A canícula derrete-nos os corpos, desconjunta-nos a estrutura óssea, faz com que nos arrastemos pelas ruas como espectros. Aqui e além, desde que se fale português, discute-se o lugar onde irá parar a selecção, na confiança colectiva de que o enxovalho alemão servirá para sermos mais juntos, mais compactos, mais camaradas, de uma camaradagem capaz de bater a França que, pelo caminho, chama às armas os seus cidadãos, ainda com a derrota de Saint-Denis de 2016 atravessada na garganta como uma espinha de garoupa. Para onde foram os húngaros? Não para Munique, certamente, onde se joga o Alemanha-Hungria. Só 25% do Arena poderá estar ocupado. Não há lugar para os que querem viajar daqui para a Alemanha, ainda convencidos de uma vitória tão absolutamente inesperada que nos deixaria a todos de boca aberta e a babar nos colarinhos.

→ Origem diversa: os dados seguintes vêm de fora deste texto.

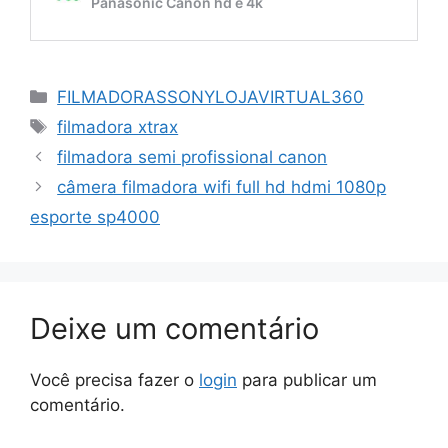
Categorias
FILMADORASSONYLOJAVIRTUAL360
Tags
filmadora xtrax
filmadora semi profissional canon
câmera filmadora wifi full hd hdmi 1080p
esporte sp4000
Deixe um comentário
Você precisa fazer o
login
para publicar um
comentário.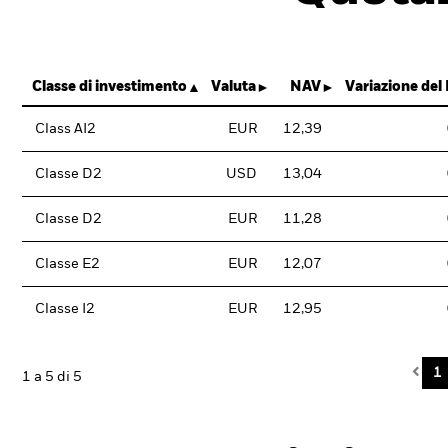
Classe di investimento
Valuta
NAV
Variazione del
Class AI2
EUR
12,39
Classe D2
USD
13,04
Classe D2
EUR
11,28
Classe E2
EUR
12,07
Classe I2
EUR
12,95
Pre
1
1 a 5 di 5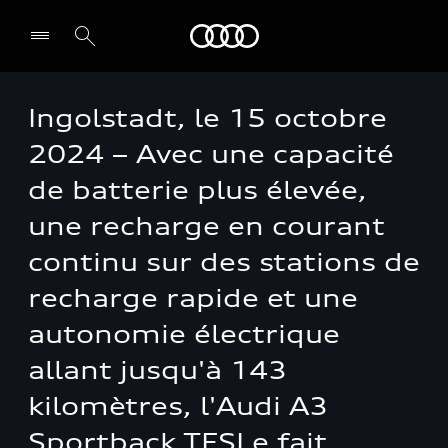
Audi
Ingolstadt, le 15 octobre
2024 – Avec une capacité
de batterie plus élevée,
une recharge en courant
continu sur des stations de
recharge rapide et une
autonomie électrique
allant jusqu'à 143
kilomètres, l'Audi A3
Sportback TFSI e fait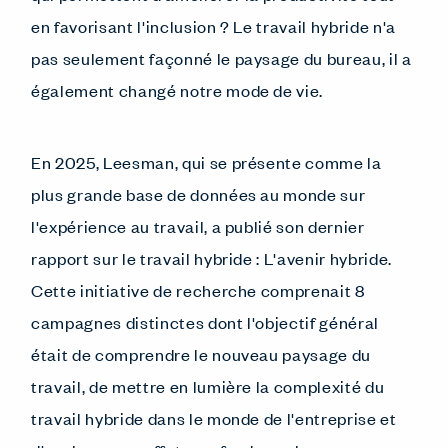
en favorisant l'inclusion ? Le travail hybride n'a
pas seulement façonné le paysage du bureau, il a
également changé notre mode de vie.
En 2025, Leesman, qui se présente comme la
plus grande base de données au monde sur
l'expérience au travail, a publié son dernier
rapport sur le travail hybride : L'avenir hybride.
Cette initiative de recherche comprenait 8
campagnes distinctes dont l'objectif général
était de comprendre le nouveau paysage du
travail, de mettre en lumière la complexité du
travail hybride dans le monde de l'entreprise et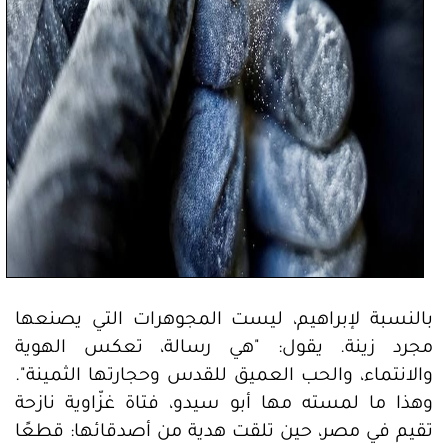
بالنسبة لإبراهيم، ليست المجوهرات التي يصنعها
مجرد زينة. يقول: "هي رسالة، تعكس الهوية
والانتماء، والحب العميق للقدس وحجارتها الثمينة".
وهذا ما لمسته مها أبو سيدو، فتاة غزّاوية نازحة
تقيم في مصر، حين تلقت هدية من أصدقائها: قطعًا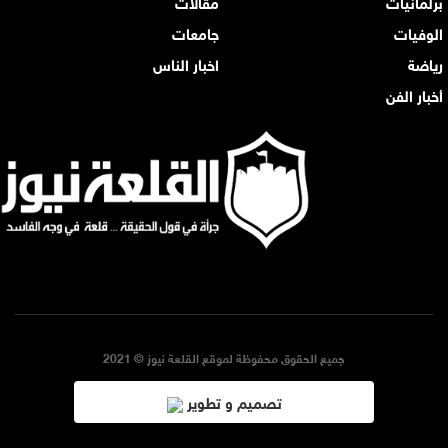
برلمانيات
مقالات
الوفيات
جامعات
رياضة
اخبار الناس
أخبار الفن
جميع الحقوق محفوظة لموقع القلعة نيوز © 2021
تصميم و تطوير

Em São Petersburgo, a Polónia de Paulo Sousa esgota-se até aos últimos segundos mas perde por 2-3 e faz com que o nosso futuro, seja ele qual for, não passe mais por Budapeste. Façamos contas. Convençamo-nos ainda que o terceiro lugar será o nosso neste grupo que meteu a Hungria, a Alemanha, e a França campeã do mundo que acaba de chegar à Puskás Arena de autocarro, tal como vemos nas imagens em directo da televisão. É Sevilha que nos ameaça. Mais do que a Bélgica, convenhamos. Sabem a história dos dois espanhóis bêbados, trafulhas, mulherengos, que foram parar ao Inferno? Pois disse o primeiro que lá entrou: “Carajo! Que calor de puta madre ese!!!” Ao que o companheiro, mais seráfico, respondeu: “Imaginate en Sevilla…”
É mesmo assim? Faltam dez minutos para as sete da tarde em Budapeste, e o povo vai surgindo por cá, neste sítio onde se ergueu em tempos o Nepstadion, o Estádio do Povo, como na terça-feira, dia 15 de Junho, momento do Portugal-Hungria que serviu de estreia para a nossa fase final do Campeonato da Europa de 2020 despachado para 2021 por causa dos males que dominam o mundo.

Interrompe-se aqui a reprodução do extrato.